Andrea: Question up the back, yes? 

Audience member: Hi thank you very much for your presentation and I’m from Safety here Victoria and part of our work is to try to improve antimicrobial stewardship in the hospital setting. And just you referenced Australia's national antimicrobial resistance strategy, which was released in 2015 and expires this year. The biggest gap I think in the strategy is that while it acknowledges the one health aspect of AMR there's no mention of the seven key objectives of what is happening with the environment. Environment wasn't involved in that. Is that going to change the next strategy? 

Erica: So I’m not directly involved but I’ve been asking that same question last week.

Andrea: It is a question about the strategy in 2015 and that it was absent in terms of the environment and the role that environment plays in terms of AMR.

Erica: Yes so in that strategy you're right it says one health which is what's in the World Health Organization global action plan. But one health really did emerge from aligning animal and human health and so that's why globally environment has been playing a less active role. But we're realizing how much it is left out. When that action plan for Australia was released, it was a joint press release by the minister of agriculture and minister health. No mention of environment. And when you look at the plan you're exactly right, there's nothing really about how the environment fits in. 

I think it's becoming more that you know people are becoming more aware of it but there's a lot of work to be done because it's such a new topic still to the environmental sector as well. 

I think, and as far as I know, it's going to get a mention again in the next one but I don't think we've moved much beyond that and part of that is why I think we need to have a platform where we clearly come together as a sector and, you know, show that we're on board and managing it in a unified way.
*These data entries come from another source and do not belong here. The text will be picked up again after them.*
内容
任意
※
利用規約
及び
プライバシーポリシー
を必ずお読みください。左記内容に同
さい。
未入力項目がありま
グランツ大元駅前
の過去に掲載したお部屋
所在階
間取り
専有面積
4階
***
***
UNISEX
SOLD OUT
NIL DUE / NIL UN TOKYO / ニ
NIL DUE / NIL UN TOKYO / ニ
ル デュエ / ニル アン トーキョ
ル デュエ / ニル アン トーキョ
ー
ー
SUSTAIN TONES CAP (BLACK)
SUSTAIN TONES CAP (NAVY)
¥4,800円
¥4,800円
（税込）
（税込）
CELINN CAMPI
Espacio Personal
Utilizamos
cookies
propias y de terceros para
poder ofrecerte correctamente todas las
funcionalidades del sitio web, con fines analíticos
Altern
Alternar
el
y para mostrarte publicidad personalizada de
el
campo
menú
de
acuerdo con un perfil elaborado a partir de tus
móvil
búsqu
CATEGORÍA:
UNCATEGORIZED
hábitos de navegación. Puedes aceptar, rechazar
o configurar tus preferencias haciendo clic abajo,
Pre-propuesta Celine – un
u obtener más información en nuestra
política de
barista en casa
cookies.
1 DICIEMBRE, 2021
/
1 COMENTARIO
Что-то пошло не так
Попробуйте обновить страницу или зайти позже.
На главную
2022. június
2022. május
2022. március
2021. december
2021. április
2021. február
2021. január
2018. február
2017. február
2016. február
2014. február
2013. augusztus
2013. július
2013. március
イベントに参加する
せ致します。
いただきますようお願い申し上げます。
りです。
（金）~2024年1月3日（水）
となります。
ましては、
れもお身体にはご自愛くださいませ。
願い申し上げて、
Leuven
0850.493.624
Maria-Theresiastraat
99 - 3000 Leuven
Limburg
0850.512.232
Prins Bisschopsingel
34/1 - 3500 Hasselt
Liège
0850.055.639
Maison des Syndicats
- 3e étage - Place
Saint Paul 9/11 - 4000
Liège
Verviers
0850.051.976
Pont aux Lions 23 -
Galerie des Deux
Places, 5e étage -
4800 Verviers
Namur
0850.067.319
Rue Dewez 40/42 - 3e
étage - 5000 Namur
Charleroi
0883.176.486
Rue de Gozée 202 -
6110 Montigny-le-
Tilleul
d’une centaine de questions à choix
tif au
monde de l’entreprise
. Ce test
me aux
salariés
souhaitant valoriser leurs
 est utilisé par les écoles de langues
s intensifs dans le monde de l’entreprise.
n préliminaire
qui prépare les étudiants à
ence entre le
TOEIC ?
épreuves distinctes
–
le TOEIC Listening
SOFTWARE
Andrea: Now I've endorsed that from the environment sector from a state-based agency is it is something that we have recognised that that has numerous touch points and I think it's something we need to evaluate the contribution that it's making and of course undertake relevant surveillance that helps us actually determine how significant this is so that's something that we hope to work on. Are there any other quick questions before we finish up.

We've got Erica for another five minutes that's it.

That's right if there are any follow-up questions, and I’m happy to take them on and provide them to Erica. 

Okay on that note I’m going to thank you all very much for coming this afternoon, for spending your time listening to this important topic. I’m sure that we'll meet again to talk about this please join me in thanking Erica very much for her time and effort today.

And we certainly wish you well on trying to sort out this very complex but important area and of course the science is quite amazing, and it's just as well we've got these new techniques because we probably wouldn't have been able to do a lot of this 10 15 years ago. 

Our next environmental science seminar series is in August. Please keep an eye out for that and we'll relate release details in the next couple of months. Thanks again, see ya.